= EXERCISE DESCRIPTION =
Where does the string "اغتنم" appear in the records? Copy each line that holds it.

= Extracted page text data =
***
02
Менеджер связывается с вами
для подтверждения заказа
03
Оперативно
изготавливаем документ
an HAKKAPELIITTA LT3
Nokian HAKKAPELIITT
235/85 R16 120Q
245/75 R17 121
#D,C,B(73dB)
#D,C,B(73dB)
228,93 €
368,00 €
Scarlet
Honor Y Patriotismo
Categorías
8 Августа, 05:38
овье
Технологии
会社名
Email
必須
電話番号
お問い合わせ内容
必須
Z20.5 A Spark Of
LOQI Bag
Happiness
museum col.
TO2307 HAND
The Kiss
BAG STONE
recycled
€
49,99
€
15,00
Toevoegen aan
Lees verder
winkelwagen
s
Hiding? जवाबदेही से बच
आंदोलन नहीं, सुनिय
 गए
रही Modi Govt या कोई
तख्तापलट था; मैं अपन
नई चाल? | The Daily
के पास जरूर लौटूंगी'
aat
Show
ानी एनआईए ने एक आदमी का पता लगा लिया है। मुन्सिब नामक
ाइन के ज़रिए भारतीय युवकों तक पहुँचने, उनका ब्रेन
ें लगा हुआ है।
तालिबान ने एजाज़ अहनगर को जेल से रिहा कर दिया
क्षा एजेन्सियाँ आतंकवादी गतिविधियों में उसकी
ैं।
***
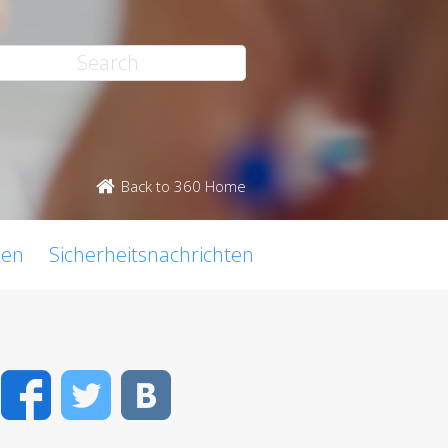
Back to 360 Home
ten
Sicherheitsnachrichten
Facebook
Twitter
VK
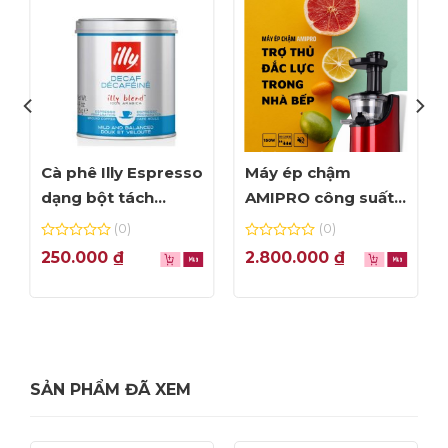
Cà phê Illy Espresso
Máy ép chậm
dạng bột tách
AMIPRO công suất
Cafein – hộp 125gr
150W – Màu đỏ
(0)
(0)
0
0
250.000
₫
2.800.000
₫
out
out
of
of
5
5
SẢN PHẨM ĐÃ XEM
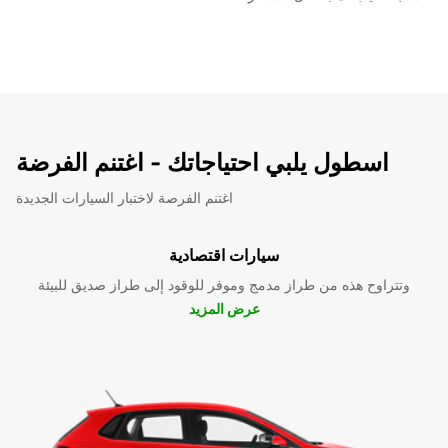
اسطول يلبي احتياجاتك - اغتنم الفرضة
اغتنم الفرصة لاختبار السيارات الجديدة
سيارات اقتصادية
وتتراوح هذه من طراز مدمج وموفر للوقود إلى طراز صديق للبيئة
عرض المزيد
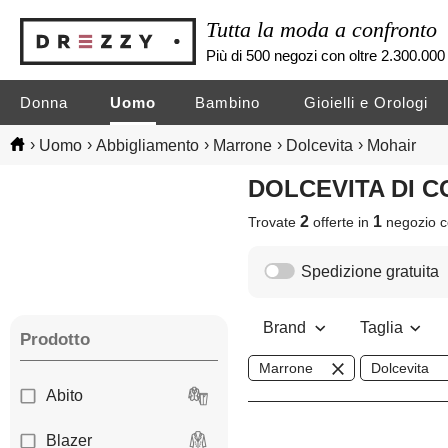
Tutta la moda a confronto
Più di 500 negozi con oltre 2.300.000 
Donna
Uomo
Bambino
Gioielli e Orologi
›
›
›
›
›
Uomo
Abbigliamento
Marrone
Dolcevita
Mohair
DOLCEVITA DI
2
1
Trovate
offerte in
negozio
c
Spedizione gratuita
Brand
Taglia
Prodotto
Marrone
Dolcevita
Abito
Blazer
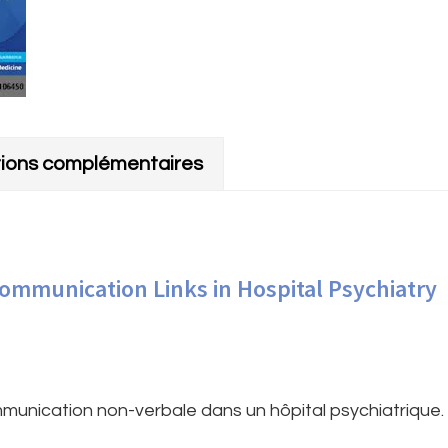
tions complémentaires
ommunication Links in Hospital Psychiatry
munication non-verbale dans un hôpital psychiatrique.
***
= RESULT OF THE TASK =
اسطول يلبي احتياجاتك - اغتنم الفرضة
اغتنم الفرصة لاختبار السيارات الجديدة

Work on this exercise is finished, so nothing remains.